After being encouraged by Toulouse to believe a final contract would allow him a dignified departure from the club he had served for 14 years, he felt humiliated to be coldly shown the door.

Clerc says: “The way it ended will remain a scar. I will always hold it against the people behind my departure because they deceived and hurt me. It will not change the love I have for the club, but I would have liked a different ending.

“I was very touched by the call from Mourad Boudjellal after what happened to me. He gave me his confidence very quickly and that is why I have this feeling of guilt.

“It was that feeling that made me come back too soon from my first injury. That has been the hardest thing to handle. The club had given me a fresh chance and there was nothing I could prove to them. It has been a weight which I still feel.”

Ashton, too, has significan­t motivation. Not only from his rejection from England but by Saracens’ thinly-veiled suspicion he has made a mistake in leaving them for a new life in France.

He will face competitio­n, not only from Clerc but from powerful Fijian Josua Tuisova and, eventually, Habana.

All four wingers will be keen to see Toulon succeed in their current attempt to sign centre Malakai Fekitoa, the 24-year-old All-Black World Cup winner.

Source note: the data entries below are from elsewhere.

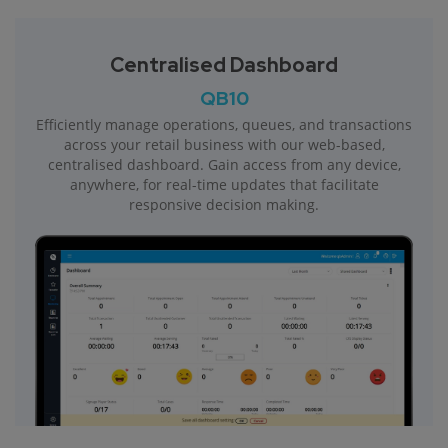
Centralised Dashboard
QB10
Efficiently manage operations, queues, and transactions
across your retail business with our web-based,
centralised dashboard. Gain access from any device,
anywhere, for real-time updates that facilitate
responsive decision making.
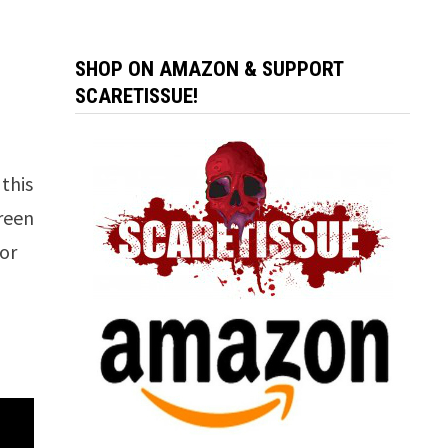
SHOP ON AMAZON & SUPPORT
SCARETISSUE!
 this
creen
ror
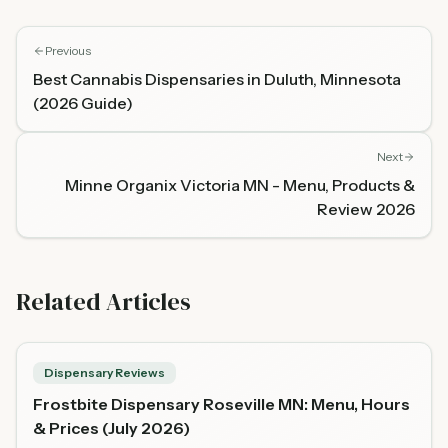
Previous
Best Cannabis Dispensaries in Duluth, Minnesota
(2026 Guide)
Next
Minne Organix Victoria MN - Menu, Products &
Review 2026
Related Articles
Dispensary Reviews
Frostbite Dispensary Roseville MN: Menu, Hours
& Prices (July 2026)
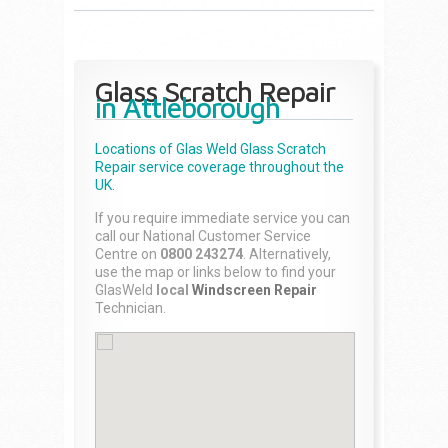
Glass Scratch Repair
in Attleborough
Locations of Glas Weld
Glass Scratch
Repair
service coverage throughout the
UK.
If you require immediate service you can
call our National Customer Service
Centre on
0800 243274
. Alternatively,
use the map or links below to find your
GlasWeld
local
Windscreen Repair
Technician.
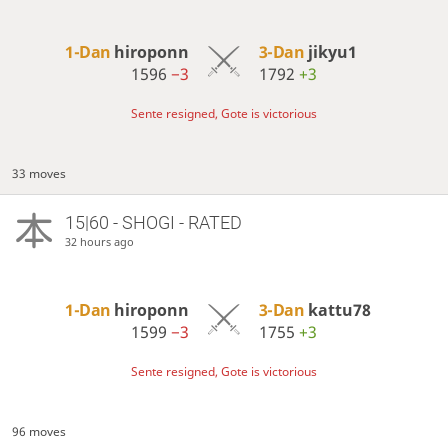
1-Dan
hiroponn
3-Dan
jikyu1
1596
−3
1792
+3
Sente resigned, Gote is victorious
33 moves
15|60 - SHOGI - RATED
32 hours ago
1-Dan
hiroponn
3-Dan
kattu78
1599
−3
1755
+3
Sente resigned, Gote is victorious
96 moves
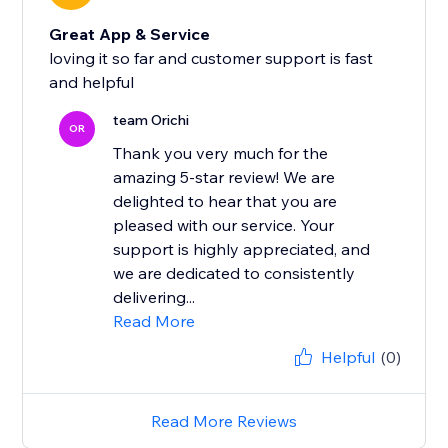
Great App & Service
loving it so far and customer support is fast
and helpful
team Orichi
OR
Thank you very much for the
amazing 5-star review! We are
delighted to hear that you are
pleased with our service. Your
support is highly appreciated, and
we are dedicated to consistently
delivering...
Read More
Helpful
(0)
Read More Reviews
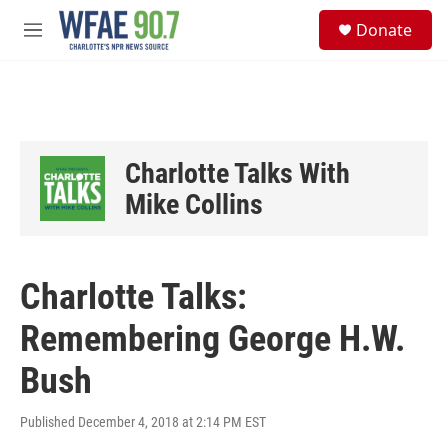
Skip to main content
S
Donate
e
M
a
e
r
n
c
u
h
u
e
Charlotte Talks With
r
y
Mike Collins
Charlotte Talks:
Remembering George H.W.
Bush
Published December 4, 2018 at 2:14 PM EST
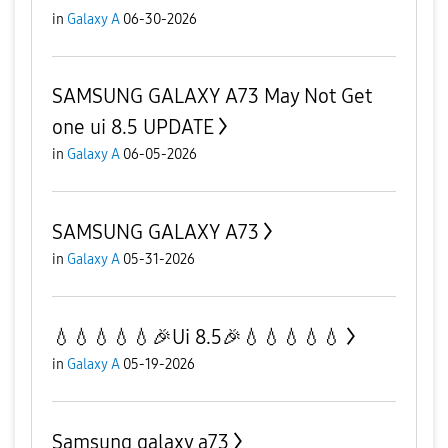
in
Galaxy A
06-30-2026
SAMSUNG GALAXY A73 May Not Get
one ui 8.5 UPDATE
in
Galaxy A
06-05-2026
SAMSUNG GALAXY A73
in
Galaxy A
05-31-2026
💧💧💧💧💧🎉Ui 8.5🎉💧💧💧💧💧
in
Galaxy A
05-19-2026
Samsung galaxy a73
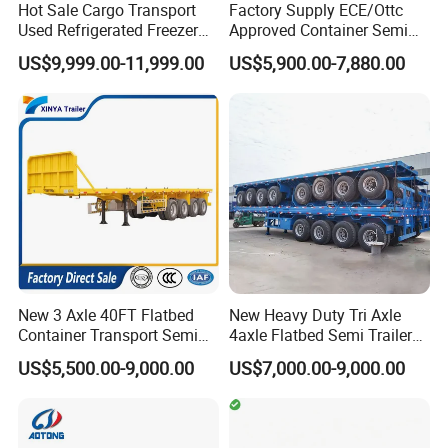
Hot Sale Cargo Transport
Factory Supply ECE/Ottc
Used Refrigerated Freezer
Approved Container Semi
Dump Tipper Cement Mixer
Trailer Flatbed Semi Trailer
US$9,999.00-11,999.00
US$5,900.00-7,880.00
Box Trucks Sinotruk
Full Range 30/50/60/80100
Shacman Truck Tractor
Tons & 2/3/4axles
Flatbed Lowbed Camper Car
Configurations Available
Semi Trailer
New 3 Axle 40FT Flatbed
New Heavy Duty Tri Axle
Container Transport Semi
4axle Flatbed Semi Trailer
Trailer 4 Axle 45FT Heavy
60ton 80ton 100ton
US$5,500.00-9,000.00
US$7,000.00-9,000.00
Duty Flat Deck Platform
20FT/40FT/45FT 12r22.5
Cargo Truck Trailers
Truck Trailers for Steel Coil
Timber Construction
Material Transpo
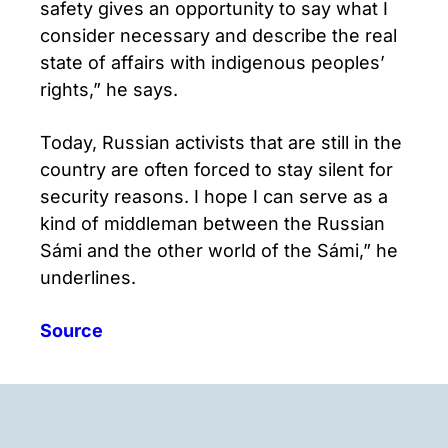
safety gives an opportunity to say what I
consider necessary and describe the real
state of affairs with indigenous peoples’
rights,” he says.
Today, Russian activists that are still in the
country are often forced to stay silent for
security reasons. I hope I can serve as a
kind of middleman between the Russian
Sámi and the other world of the Sámi,” he
underlines.
Source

On the way out, among Aussie heros like Matt Giteau and Drew Michell, is their compatriot James O’Connor who exits without the same distinctio­n.

He and Racing forward Ali Williams were arrested by police while buying cocaine from a Parisian dealer earlier this year.

Their shame was given a new airing after a report last week by the government’s anti-doping agency highlighte­d abuse of that drug in the game.

Notably in Rugby League whose Federation president Marc Palanques stormed: “I think the report has got the wrong rugby. No League player has been arrested outside a night-club dealing and taking cocaine”.

Xavier Bigard, an agency scientist, said: “I think cocaine is being consumed regularly and not only as recreation. Exciting the central nervous system in a sport like rugby can obviously affect performanc­es.”